• _Exercise details_
Only the lines from the one containing "Date comerciale" to the end of the data are wanted; print them exactly as they appear.

»»

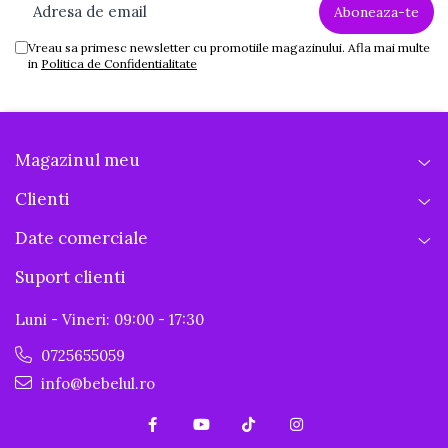
Vreau sa primesc newsletter cu promotiile magazinului. Afla mai multe
in
Politica de Confidentialitate
Magazinul meu
Clienti
Date comerciale
Suport clienti
Luni - Vineri: 09:00 - 17:30
0725655059
info@bebelul.ro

««

• _Finished task_
Date comerciale
Suport clienti
Luni - Vineri: 09:00 - 17:30
0725655059
info@bebelul.ro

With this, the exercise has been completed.